> **Task requirements**
Using the material below, work out how many lines contain the word "comunidad". Reply with the number and nothing more.

> **Dataset excerpts**
####################

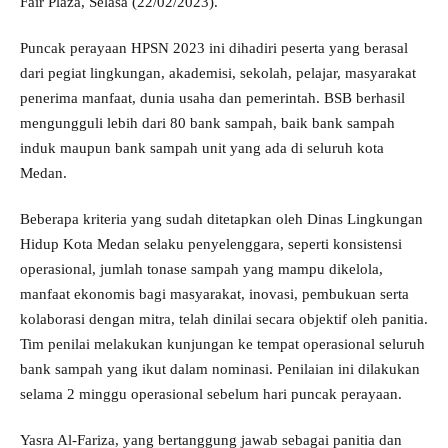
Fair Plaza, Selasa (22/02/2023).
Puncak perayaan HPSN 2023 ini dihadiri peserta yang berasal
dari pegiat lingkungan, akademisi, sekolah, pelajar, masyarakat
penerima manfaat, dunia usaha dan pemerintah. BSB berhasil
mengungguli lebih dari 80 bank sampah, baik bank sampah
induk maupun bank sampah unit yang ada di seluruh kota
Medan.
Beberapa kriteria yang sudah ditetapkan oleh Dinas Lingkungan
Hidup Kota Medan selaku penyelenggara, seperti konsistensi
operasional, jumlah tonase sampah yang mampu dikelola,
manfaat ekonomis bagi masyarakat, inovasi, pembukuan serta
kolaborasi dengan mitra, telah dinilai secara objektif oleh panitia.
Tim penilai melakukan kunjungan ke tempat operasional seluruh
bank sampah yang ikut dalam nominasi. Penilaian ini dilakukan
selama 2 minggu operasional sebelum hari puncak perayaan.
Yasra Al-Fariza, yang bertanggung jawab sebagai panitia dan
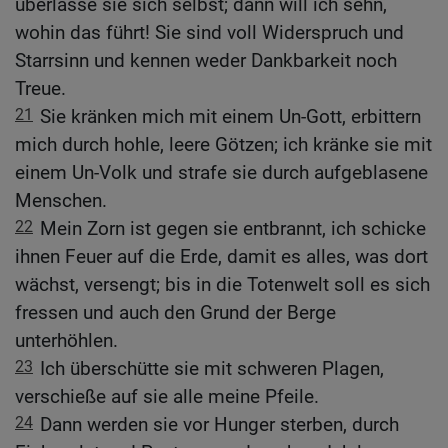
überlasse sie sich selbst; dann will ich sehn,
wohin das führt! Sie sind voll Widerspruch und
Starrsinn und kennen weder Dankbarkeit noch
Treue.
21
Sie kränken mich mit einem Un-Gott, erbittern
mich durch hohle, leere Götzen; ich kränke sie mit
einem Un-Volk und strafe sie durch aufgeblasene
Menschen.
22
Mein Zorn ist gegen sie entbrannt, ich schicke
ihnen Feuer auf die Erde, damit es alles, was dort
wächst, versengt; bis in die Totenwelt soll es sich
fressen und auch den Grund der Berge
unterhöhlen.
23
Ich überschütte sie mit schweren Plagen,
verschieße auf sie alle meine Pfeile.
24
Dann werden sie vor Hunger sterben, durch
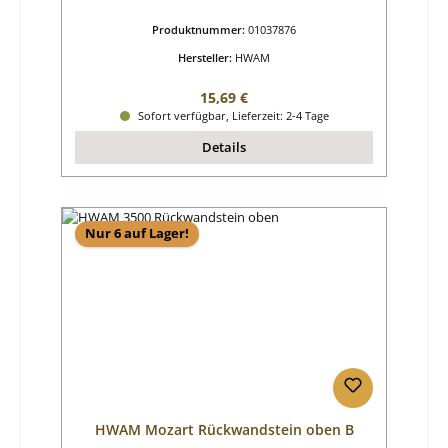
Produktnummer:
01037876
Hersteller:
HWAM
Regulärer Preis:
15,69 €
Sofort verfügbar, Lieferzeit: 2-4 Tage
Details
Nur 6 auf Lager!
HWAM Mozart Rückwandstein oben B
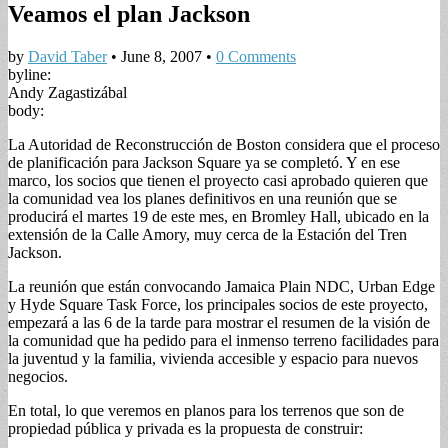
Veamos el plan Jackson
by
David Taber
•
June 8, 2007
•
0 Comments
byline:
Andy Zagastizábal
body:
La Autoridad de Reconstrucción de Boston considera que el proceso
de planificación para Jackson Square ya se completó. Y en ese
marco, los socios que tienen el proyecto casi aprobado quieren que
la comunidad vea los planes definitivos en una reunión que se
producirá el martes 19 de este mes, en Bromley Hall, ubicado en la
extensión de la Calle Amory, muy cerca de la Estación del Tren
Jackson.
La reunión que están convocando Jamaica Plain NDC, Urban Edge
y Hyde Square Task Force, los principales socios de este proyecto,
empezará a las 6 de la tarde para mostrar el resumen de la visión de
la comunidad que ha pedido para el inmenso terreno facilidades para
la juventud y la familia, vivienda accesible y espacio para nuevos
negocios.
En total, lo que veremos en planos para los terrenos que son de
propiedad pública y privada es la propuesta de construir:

####################

> **Task solution**
2